Required action
How many lines below hold the string "кабельной"? Report that number alone.

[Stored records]
= = = = =
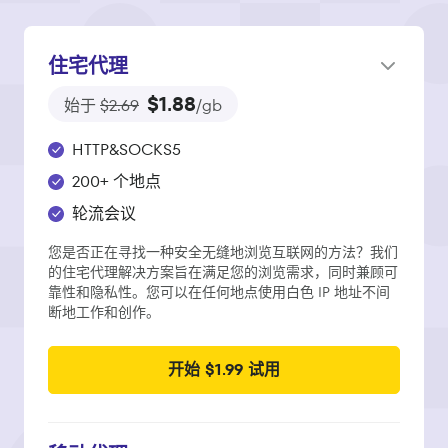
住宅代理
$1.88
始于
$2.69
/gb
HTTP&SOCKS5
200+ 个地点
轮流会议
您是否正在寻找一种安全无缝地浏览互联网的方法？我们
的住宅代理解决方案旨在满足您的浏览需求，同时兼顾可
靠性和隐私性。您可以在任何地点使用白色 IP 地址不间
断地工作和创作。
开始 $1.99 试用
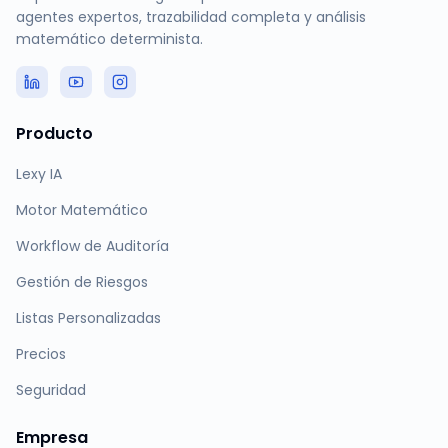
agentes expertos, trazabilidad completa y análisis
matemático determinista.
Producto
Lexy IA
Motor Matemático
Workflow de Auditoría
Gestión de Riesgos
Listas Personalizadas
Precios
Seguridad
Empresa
= = = = =
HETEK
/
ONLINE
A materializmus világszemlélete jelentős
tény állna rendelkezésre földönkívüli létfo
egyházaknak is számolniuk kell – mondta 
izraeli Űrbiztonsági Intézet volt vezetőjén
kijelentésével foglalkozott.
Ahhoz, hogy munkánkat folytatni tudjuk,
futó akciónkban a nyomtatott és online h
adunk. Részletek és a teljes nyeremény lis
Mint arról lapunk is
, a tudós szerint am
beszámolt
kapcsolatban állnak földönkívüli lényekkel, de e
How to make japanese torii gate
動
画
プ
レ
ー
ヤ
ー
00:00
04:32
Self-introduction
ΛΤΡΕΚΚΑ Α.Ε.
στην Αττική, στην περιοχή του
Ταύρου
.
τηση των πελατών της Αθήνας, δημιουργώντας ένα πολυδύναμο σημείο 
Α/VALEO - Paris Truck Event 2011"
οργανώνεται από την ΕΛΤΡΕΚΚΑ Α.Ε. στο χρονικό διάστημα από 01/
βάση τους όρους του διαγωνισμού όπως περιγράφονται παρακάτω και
= = = = =
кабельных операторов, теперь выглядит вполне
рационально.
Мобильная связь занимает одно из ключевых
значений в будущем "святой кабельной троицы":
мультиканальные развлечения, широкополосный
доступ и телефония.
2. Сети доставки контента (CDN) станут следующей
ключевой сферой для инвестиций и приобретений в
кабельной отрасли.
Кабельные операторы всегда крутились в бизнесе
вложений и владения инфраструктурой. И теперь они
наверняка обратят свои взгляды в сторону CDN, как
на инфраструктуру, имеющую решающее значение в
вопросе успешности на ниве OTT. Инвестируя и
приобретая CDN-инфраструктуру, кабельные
= = = = =
Solved exercise
2